If a line in the data contains "description", copy it out.
Input: Begin
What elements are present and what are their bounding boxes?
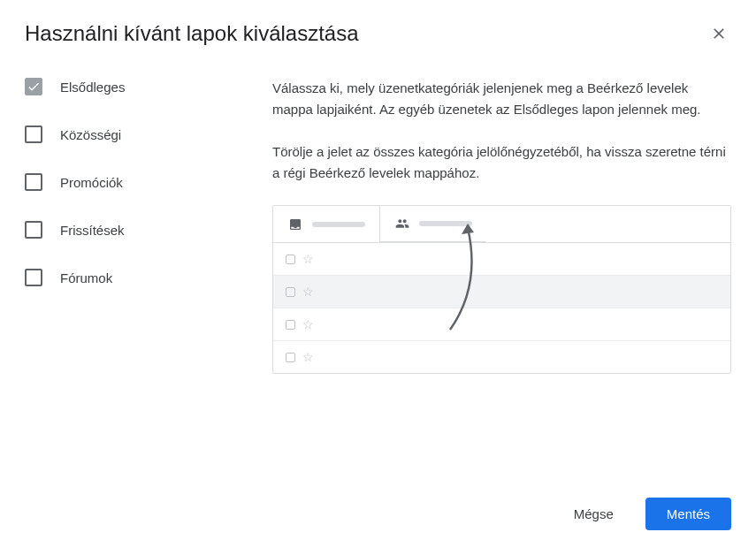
illustration-tab-primary xyxy=(273,206,380,242)
illustration-row: ☆ xyxy=(273,276,730,308)
save-button[interactable]: Mentés xyxy=(645,498,731,530)
category-label: Közösségi xyxy=(60,127,121,142)
dialog-title: Használni kívánt lapok kiválasztása xyxy=(25,21,359,46)
category-primary[interactable]: Elsődleges xyxy=(25,78,237,95)
close-button[interactable] xyxy=(706,21,731,49)
illustration-row: ☆ xyxy=(273,341,730,373)
people-icon xyxy=(394,217,410,231)
category-list: Elsődleges Közösségi Promóciók Frissítés… xyxy=(25,78,237,374)
illustration-row: ☆ xyxy=(273,243,730,276)
checkbox-updates[interactable] xyxy=(25,221,42,239)
illustration-row: ☆ xyxy=(273,308,730,341)
category-label: Frissítések xyxy=(60,223,125,238)
checkbox-social[interactable] xyxy=(25,125,42,143)
cancel-button[interactable]: Mégse xyxy=(553,498,635,530)
illustration-tab-social xyxy=(380,206,486,242)
checkbox-primary[interactable] xyxy=(25,78,42,95)
category-label: Elsődleges xyxy=(60,80,125,95)
category-updates[interactable]: Frissítések xyxy=(25,221,237,239)
close-icon xyxy=(710,25,728,42)
inbox-illustration: ☆ ☆ ☆ ☆ xyxy=(272,205,731,374)
checkbox-forums[interactable] xyxy=(25,269,42,286)
category-promotions[interactable]: Promóciók xyxy=(25,173,237,191)
category-label: Fórumok xyxy=(60,270,112,285)
description-paragraph-2: Törölje a jelet az összes kategória jelö… xyxy=(272,141,731,184)
description-paragraph-1: Válassza ki, mely üzenetkategóriák jelen… xyxy=(272,78,731,120)
checkbox-promotions[interactable] xyxy=(25,173,42,191)
category-label: Promóciók xyxy=(60,175,123,190)
inbox-icon xyxy=(287,217,303,232)
check-icon xyxy=(27,80,41,94)
category-forums[interactable]: Fórumok xyxy=(25,269,237,286)
category-social[interactable]: Közösségi xyxy=(25,125,237,143)
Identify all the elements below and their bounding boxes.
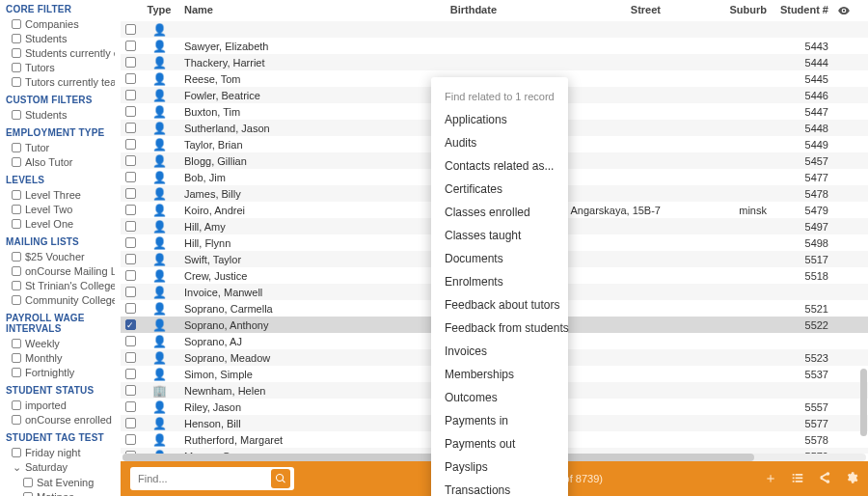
row-checkbox[interactable] [125,205,136,215]
table-row[interactable]: 👤Thackery, Harriet5444 [121,54,868,70]
row-checkbox[interactable] [125,90,136,100]
col-street-header[interactable]: Street [506,4,670,19]
sidebar-item[interactable]: Students currently e... [6,45,115,60]
menu-item[interactable]: Invoices [431,340,568,363]
menu-item[interactable]: Enrolments [431,270,568,293]
checkbox-icon[interactable] [12,448,21,457]
checkbox-icon[interactable] [12,34,21,43]
row-checkbox[interactable] [125,57,136,68]
row-checkbox[interactable] [125,41,136,51]
menu-item[interactable]: Applications [431,108,568,131]
row-checkbox[interactable] [125,401,136,412]
checkbox-icon[interactable] [12,266,21,276]
sidebar-item[interactable]: Students [6,31,115,45]
checkbox-icon[interactable] [12,252,21,262]
col-birth-header[interactable]: Birthdate [347,4,506,19]
checkbox-icon[interactable] [12,63,21,72]
sidebar-item[interactable]: onCourse Mailing List [6,263,115,278]
checkbox-icon[interactable] [12,205,21,214]
sidebar-item[interactable]: Companies [6,16,115,31]
row-checkbox[interactable] [125,221,136,232]
share-icon[interactable] [818,471,831,487]
row-checkbox[interactable] [125,434,136,445]
row-checkbox[interactable] [125,155,136,166]
row-checkbox[interactable] [125,287,136,297]
sidebar-item[interactable]: $25 Voucher [6,249,115,263]
sidebar-item[interactable]: onCourse enrolled [6,412,115,427]
checkbox-icon[interactable] [12,219,21,229]
sidebar-item[interactable]: imported [6,398,115,412]
sidebar-item[interactable]: Matinee [6,489,115,496]
sidebar-item[interactable]: Also Tutor [6,154,115,169]
sidebar-item[interactable]: St Trinian's College ... [6,278,115,292]
list-icon[interactable] [791,471,804,487]
table-row[interactable]: 👤Sawyer, Elizabeth5443 [121,38,868,54]
checkbox-icon[interactable] [12,415,21,425]
row-checkbox[interactable] [125,418,136,428]
row-checkbox[interactable]: ✓ [125,319,136,330]
row-checkbox[interactable] [125,336,136,346]
col-name-header[interactable]: Name [178,4,347,19]
checkbox-icon[interactable] [12,110,21,120]
menu-item[interactable]: Payslips [431,455,568,479]
checkbox-icon[interactable] [12,157,21,167]
checkbox-icon[interactable] [12,19,21,29]
sidebar-item[interactable]: Friday night [6,445,115,459]
row-checkbox[interactable] [125,172,136,182]
checkbox-icon[interactable] [12,281,21,290]
col-type-header[interactable]: Type [140,4,178,19]
checkbox-icon[interactable] [12,77,21,87]
menu-item[interactable]: Payments in [431,409,568,432]
menu-item[interactable]: Certificates [431,178,568,201]
row-checkbox[interactable] [125,188,136,199]
row-checkbox[interactable] [125,139,136,150]
row-checkbox[interactable] [125,237,136,248]
checkbox-icon[interactable] [12,190,21,200]
col-suburb-header[interactable]: Suburb [670,4,776,19]
sidebar-item[interactable]: Tutor [6,140,115,154]
sidebar-item[interactable]: Tutors currently teac... [6,74,115,89]
sidebar-item[interactable]: Level Two [6,202,115,216]
table-row[interactable]: 👤 [121,21,868,38]
sidebar-item[interactable]: Monthly [6,350,115,365]
menu-item[interactable]: Feedback from students [431,317,568,340]
sidebar-item[interactable]: Level Three [6,187,115,202]
sidebar-item[interactable]: ⌄Saturday [6,459,115,475]
sidebar-item[interactable]: Community College ... [6,292,115,307]
menu-item[interactable]: Classes taught [431,224,568,247]
checkbox-icon[interactable] [12,368,21,377]
row-checkbox[interactable] [125,369,136,379]
checkbox-icon[interactable] [12,339,21,348]
search-box[interactable] [130,467,294,490]
checkbox-icon[interactable] [23,478,33,487]
menu-item[interactable]: Memberships [431,363,568,386]
menu-item[interactable]: Classes enrolled [431,201,568,224]
row-checkbox[interactable] [125,123,136,133]
search-button[interactable] [271,469,290,488]
search-input[interactable] [138,473,271,484]
checkbox-icon[interactable] [12,295,21,305]
checkbox-icon[interactable] [12,48,21,58]
checkbox-icon[interactable] [23,492,33,497]
row-checkbox[interactable] [125,254,136,264]
menu-item[interactable]: Documents [431,247,568,270]
menu-item[interactable]: Payments out [431,432,568,455]
row-checkbox[interactable] [125,352,136,363]
row-checkbox[interactable] [125,270,136,281]
row-checkbox[interactable] [125,73,136,84]
col-student-header[interactable]: Student # [776,4,834,19]
sidebar-item[interactable]: Students [6,107,115,122]
row-checkbox[interactable] [125,385,136,396]
column-visibility-icon[interactable] [834,4,854,19]
menu-item[interactable]: Outcomes [431,386,568,409]
checkbox-icon[interactable] [12,143,21,152]
row-checkbox[interactable] [125,106,136,117]
sidebar-item[interactable]: Weekly [6,336,115,350]
row-checkbox[interactable] [125,24,136,35]
sidebar-item[interactable]: Tutors [6,60,115,74]
add-icon[interactable]: ＋ [764,470,777,487]
sidebar-item[interactable]: Fortnightly [6,365,115,379]
checkbox-icon[interactable] [12,353,21,363]
sidebar-item[interactable]: Level One [6,216,115,231]
sidebar-item[interactable]: Sat Evening [6,475,115,489]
Input: End
Solved problem =>
description-paragraph-2: Törölje a jelet az összes kategória jelö… xyxy=(272,141,731,184)
description-paragraph-1: Válassza ki, mely üzenetkategóriák jelen… xyxy=(272,78,731,120)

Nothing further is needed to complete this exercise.